Space is the boundless three-dimensional extent in which objects and events have
relative position and direction.[1]Physical space is often conceived in
three lineardimensions, although modern physicists usually consider it, with time, to be
part of a boundless four-dimensional continuum known as spacetime. The concept of
space is considered to be of fundamental importance to an understanding of the
physical universe. However, disagreement continues between philosophers over
whether it is itself an entity, a relationship between entities, or part of a conceptual
framework.
Debates concerning the nature, essence and the mode of existence of space date back
to antiquity; namely, to treatises like the Timaeus of Plato, or Socrates in his reflections
on what the Greeks called khôra (i.e. "space"), or in the Physics of Aristotle (Book IV,
Delta) in the definition of topos (i.e. place), or in the later "geometrical conception of
place" as "space qua extension" in the Discourse on Place (Qawl fi al-Makan) of the
11th-century Arab polymath Alhazen.[2] Many of these classical philosophical questions
were discussed in the Renaissance and then reformulated in the 17th century,
particularly during the early development of classical mechanics. In Isaac Newton's
view, space was absolute—in the sense that it existed permanently and independently
of whether there was any matter in the space.[3] Other natural philosophers,
notably Gottfried Leibniz, thought instead that space was in fact a collection of relations
between objects, given by their distance and direction from one another.
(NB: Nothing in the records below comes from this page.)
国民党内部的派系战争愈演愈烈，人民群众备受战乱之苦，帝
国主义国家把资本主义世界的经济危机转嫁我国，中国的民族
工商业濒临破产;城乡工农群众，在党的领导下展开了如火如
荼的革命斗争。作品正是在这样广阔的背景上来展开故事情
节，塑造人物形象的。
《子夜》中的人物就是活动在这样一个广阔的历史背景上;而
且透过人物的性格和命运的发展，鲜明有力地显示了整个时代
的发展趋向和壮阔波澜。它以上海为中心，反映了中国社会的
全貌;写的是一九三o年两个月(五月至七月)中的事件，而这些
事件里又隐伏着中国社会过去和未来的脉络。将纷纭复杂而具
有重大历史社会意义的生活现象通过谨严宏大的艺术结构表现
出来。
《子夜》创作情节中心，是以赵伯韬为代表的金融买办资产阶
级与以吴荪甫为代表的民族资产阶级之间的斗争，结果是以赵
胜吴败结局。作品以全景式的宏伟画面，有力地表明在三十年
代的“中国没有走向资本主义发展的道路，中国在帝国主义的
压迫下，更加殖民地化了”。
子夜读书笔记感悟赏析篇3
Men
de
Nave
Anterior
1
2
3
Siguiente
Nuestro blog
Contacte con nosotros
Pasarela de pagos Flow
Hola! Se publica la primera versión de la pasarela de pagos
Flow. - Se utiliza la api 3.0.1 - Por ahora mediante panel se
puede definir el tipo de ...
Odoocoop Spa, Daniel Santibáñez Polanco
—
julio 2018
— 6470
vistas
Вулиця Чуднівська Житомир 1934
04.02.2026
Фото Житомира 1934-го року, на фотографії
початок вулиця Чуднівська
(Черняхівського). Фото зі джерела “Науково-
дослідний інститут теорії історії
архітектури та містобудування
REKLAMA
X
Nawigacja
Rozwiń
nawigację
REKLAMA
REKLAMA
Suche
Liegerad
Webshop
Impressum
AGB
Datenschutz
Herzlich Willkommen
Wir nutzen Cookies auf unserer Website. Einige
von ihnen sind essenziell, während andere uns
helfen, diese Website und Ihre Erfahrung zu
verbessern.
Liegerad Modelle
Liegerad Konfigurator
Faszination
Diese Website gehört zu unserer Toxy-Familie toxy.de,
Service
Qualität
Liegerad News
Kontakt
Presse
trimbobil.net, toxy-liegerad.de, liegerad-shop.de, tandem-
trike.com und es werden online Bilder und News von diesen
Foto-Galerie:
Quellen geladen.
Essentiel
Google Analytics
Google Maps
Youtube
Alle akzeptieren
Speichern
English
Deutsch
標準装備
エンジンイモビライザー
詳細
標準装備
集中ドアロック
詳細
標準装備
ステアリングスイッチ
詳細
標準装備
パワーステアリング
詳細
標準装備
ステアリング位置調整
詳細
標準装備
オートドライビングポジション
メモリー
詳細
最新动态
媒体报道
In the 18th
century, the philosopher and theologian George Berkeley attempted to refute the
"visibility of spatial depth" in his Essay Towards a New Theory of Vision. Later,
the metaphysician Immanuel Kant said that the concepts of space and time are not
empirical ones derived from experiences of the outside world—they are elements of an
already given systematic framework that humans possess and use to structure all
experiences. Kant referred to the experience of "space" in his Critique of Pure
Reason as being a subjective "pure a priori form of intuition".
In the 19th and 20th centuries mathematicians began to examine geometries that
are non-Euclidean, in which space is conceived as curved, rather than flat. According
to Albert Einstein's theory of general relativity, space around gravitational fields deviates
from Euclidean space.[4] Experimental tests of general relativity have confirmed that
non-Euclidean geometries provide a better model for the shape of space.